Our observation that the Whole activity is most reliably started with the same words (“ok”, “ja”) whereas the lower levels started most frequently with “også,” is in line with Bangerter and Clark’s (2003) finding that most higher-level projects were reliably started with “okay” whereas the lower levels were less distinguishable by use of a “project marker.” At the same time, most of our participants used the same word to start all lower-level projects whereas Bangerter and Clark observed less consistency.

This exploratory study is descriptive in nature, by design not allowing for causal conclusions. It is thought to provide a design that will generate data which are a prerequisite for future studies that can uncover causal relations. In such a future study, participants could, for example, speak to confederates who use the marker words “incorrectly” or omit them in half of the trials. If these words actually function as discriminative stimuli signaling the onset or completing of a new level, the “incorrect” use of them should lead to less effective cooperation on the task in half of the trials. All pairs used both less time and spoke fewer words over the course of the trials in our study, which may be a sign of increasing effectivity and skillfulness when being more experienced in solving the task. This trend should be weaker, absent or in the opposite direction when incorrectly using the marker words collected in the study at hand.

To be sure, our design did not allow for finding selection effects at more than one level. The data could also be interpreted without the theory that frames the article. As an example, the increase of “også”/”og så” across nested levels to mark the beginning of working on a lower level tangram part, can be interpreted as an increase in either the tacting of task incompleteness or manding for continued activity on a task. A test of implications of the multiscale view based on the findings of this study showing what words typically occur when Norwegian speakers start working on a particular level of our tangram task, would show that successful completion of the task on one level affected behavior on more than one level.

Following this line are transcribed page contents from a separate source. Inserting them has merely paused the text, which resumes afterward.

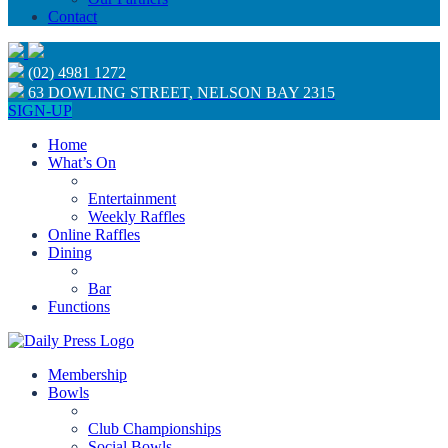
Contact
(02) 4981 1272
63 DOWLING STREET, NELSON BAY 2315
SIGN-UP
Home
What’s On
Entertainment
Weekly Raffles
Online Raffles
Dining
Bar
Functions
Membership
Bowls
Club Championships
Social Bowls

Multiscale theory has most explanatory power when the consequences on a lower level are opposite to the consequences on a higher level into which the lower level is nested. That is, selection pressure acts in two opposite directions. This is the case when selfish behavior of individuals outcompetes altruistic behavior of individuals whereas altruistic groups (consisting of individuals) outcompete selfish groups (consisting of individuals, Wilson, 2015). Questions of self-control also follow this pattern, when individual acts (such as of drinking alcohol, eating candy, doing drugs, smoking cigarettes) are reinforced whereas extended patterns of these acts (frequent consumption of alcohol, candy, drugs, cigarettes) are punished by the consequences of addiction (Rachlin, 2004). I would like to invite the community to design an experiment testing the effects of selection pressure in opposite directions on nested units of verbal behavior because this would be one way to go about collecting empirical support for or against multiscale selection. Despite the weaknesses of the particular study presented here, I hope that this first attempt of an application of the multiscale view will spark a conversation on how to further develop the study of verbal behavior informed by evolutionary theory.